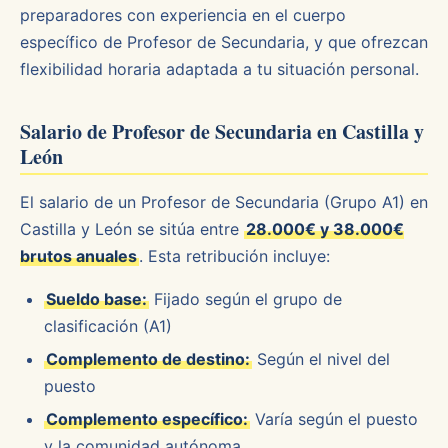
preparadores con experiencia en el cuerpo
específico de Profesor de Secundaria, y que ofrezcan
flexibilidad horaria adaptada a tu situación personal.
Salario de Profesor de Secundaria en Castilla y
León
El salario de un Profesor de Secundaria (Grupo A1) en
Castilla y León se sitúa entre
28.000€ y 38.000€
brutos anuales
. Esta retribución incluye:
Sueldo base:
Fijado según el grupo de
clasificación (A1)
Complemento de destino:
Según el nivel del
puesto
Complemento específico:
Varía según el puesto
y la comunidad autónoma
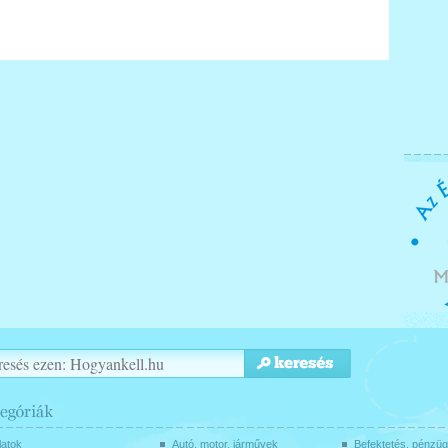
latok
Autó, motor, járművek
Befektetés, pénzü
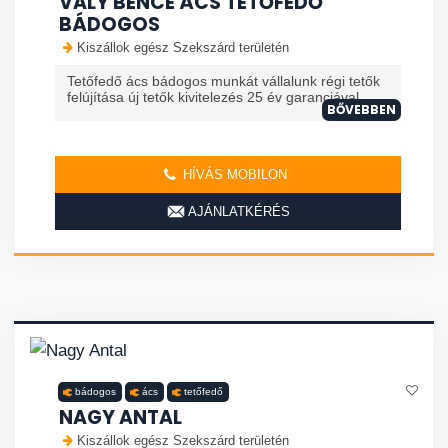
VALY BENCE ÁCS TETŐFEDŐ
BÁDOGOS
Kiszállok egész Szekszárd területén
Tetőfedő ács bádogos munkát vállalunk régi tetők
felújítása új tetők kivitelezés 25 év garanciával
BŐVEBBEN
HÍVÁS MOBILON
AJÁNLATKÉRÉS
bádogos
ács
tetőfedő
NAGY ANTAL
Kiszállok egész Szekszárd területén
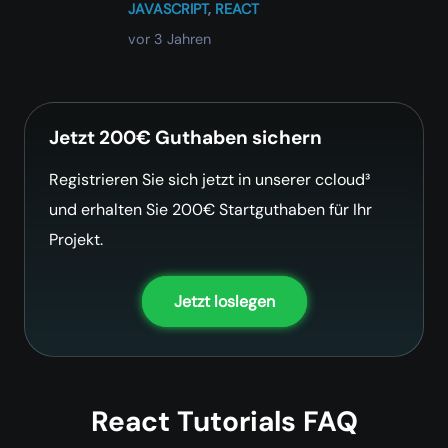
JAVASCRIPT
,
REACT
vor 3 Jahren
Jetzt 200€ Guthaben sichern
Registrieren Sie sich jetzt in unserer ccloud³
und erhalten Sie 200€ Startguthaben für Ihr
Projekt.
Jetzt loslegen
React Tutorials FAQ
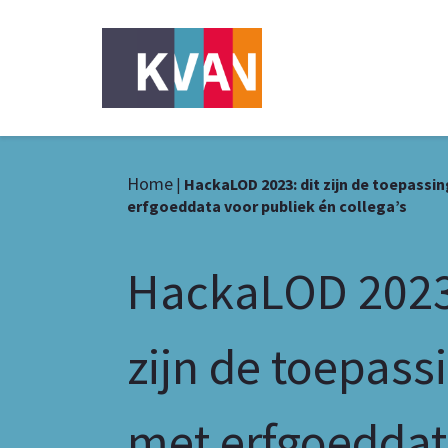
Home
|
HackaLOD 2023: dit zijn de toepassi
erfgoeddata voor publiek én collega’s
HackaLOD 2023:
zijn de toepass
met erfgoedda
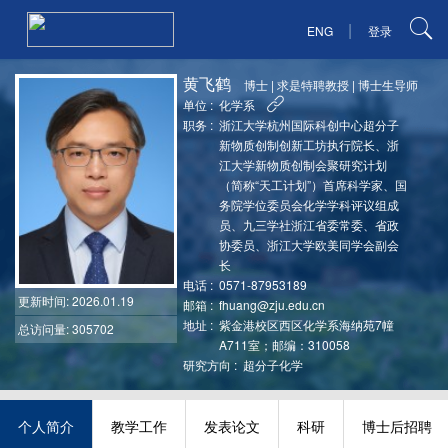
|
ENG
登录
黄飞鹤
博士
|
求是特聘教授
|
博士生导师
单位 :
化学系
职务 :
浙江大学杭州国际科创中心超分子
新物质创制创新工坊执行院长、浙
江大学新物质创制会聚研究计划
（简称“天工计划”）首席科学家、国
务院学位委员会化学学科评议组成
员、九三学社浙江省委常委、省政
协委员、浙江大学欧美同学会副会
长
电话 :
0571-87953189
更新时间
: 2026.01.19
邮箱 :
fhuang@zju.edu.cn
地址 :
紫金港校区西区化学系海纳苑7幢
总访问量: 305702
A711室；邮编：310058
研究方向 :
超分子化学
个人简介
教学工作
发表论文
科研
博士后招聘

━━━━━━

#### YOUR INSTRUCTIONS
Copy the listing over exactly, skipping the pictures it holds.

#### ANSWER SPACE
preparadores con experiencia en el cuerpo
específico de Profesor de Secundaria, y que ofrezcan
flexibilidad horaria adaptada a tu situación personal.
Salario de Profesor de Secundaria en Castilla y
León
El salario de un Profesor de Secundaria (Grupo A1) en
Castilla y León se sitúa entre
28.000€ y 38.000€
brutos anuales
. Esta retribución incluye:
Sueldo base:
Fijado según el grupo de
clasificación (A1)
Complemento de destino:
Según el nivel del
puesto
Complemento específico:
Varía según el puesto
y la comunidad autónoma
latok
Autó, motor, járművek
Befektetés, pénzü
VALY BENCE ÁCS TETŐFEDŐ
BÁDOGOS
Kiszállok egész Szekszárd területén
Tetőfedő ács bádogos munkát vállalunk régi tetők
felújítása új tetők kivitelezés 25 év garanciával
BŐVEBBEN
HÍVÁS MOBILON
AJÁNLATKÉRÉS
bádogos
ács
tetőfedő
NAGY ANTAL
Kiszállok egész Szekszárd területén
JAVASCRIPT
,
REACT
vor 3 Jahren
Jetzt 200€ Guthaben sichern
Registrieren Sie sich jetzt in unserer ccloud³
und erhalten Sie 200€ Startguthaben für Ihr
Projekt.
Jetzt loslegen
React Tutorials FAQ
Home
|
HackaLOD 2023: dit zijn de toepassi
erfgoeddata voor publiek én collega’s
HackaLOD 2023:
zijn de toepass
met erfgoedda
|
ENG
登录
黄飞鹤
博士
|
求是特聘教授
|
博士生导师
单位 :
化学系
职务 :
浙江大学杭州国际科创中心超分子
新物质创制创新工坊执行院长、浙
江大学新物质创制会聚研究计划
（简称“天工计划”）首席科学家、国
务院学位委员会化学学科评议组成
员、九三学社浙江省委常委、省政
协委员、浙江大学欧美同学会副会
长
电话 :
0571-87953189
更新时间
: 2026.01.19
邮箱 :
fhuang@zju.edu.cn
地址 :
紫金港校区西区化学系海纳苑7幢
总访问量: 305702
A711室；邮编：310058
研究方向 :
超分子化学
个人简介
教学工作
发表论文
科研
博士后招聘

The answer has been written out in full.